§ INSTRUCTIONS TO FOLLOW
Across all the entries, tally the lines holding the word "Grafikkarten", and give the number by itself.

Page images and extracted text

____________

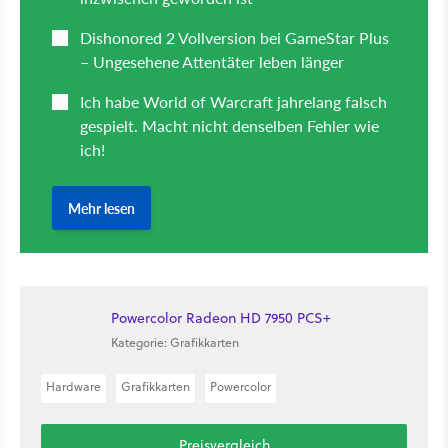
Powercolor Radeon HD 7950 PCS+
Kategorie: Grafikkarten
Hardware
Grafikkarten
Powercolor
Preisvergleich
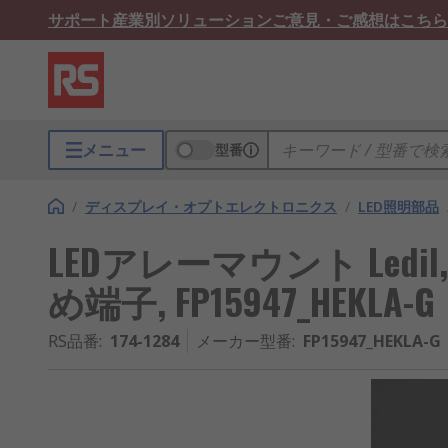
サポート
産業別ソリューション
ご意見・ご感想はこちら
メニュー
型番
/
ディスプレイ・オプトエレクトロニクス
/
LED照明部品
LEDアレーマウント Ledil
め端子, FP15947_HEKLA-G
RS品番
:
174-1284
メーカー型番
:
FP15947_HEKLA-G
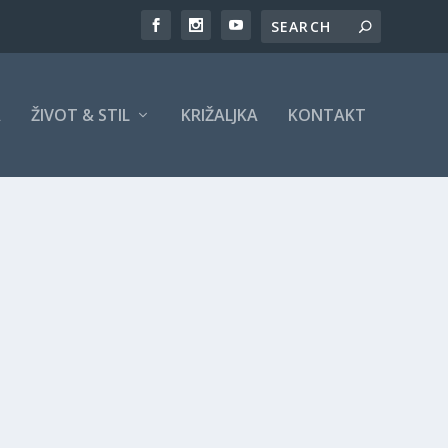
A
ŽIVOT & STIL
KRIŽALJKA
KONTAKT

____________

§ TASK RESPONSE
2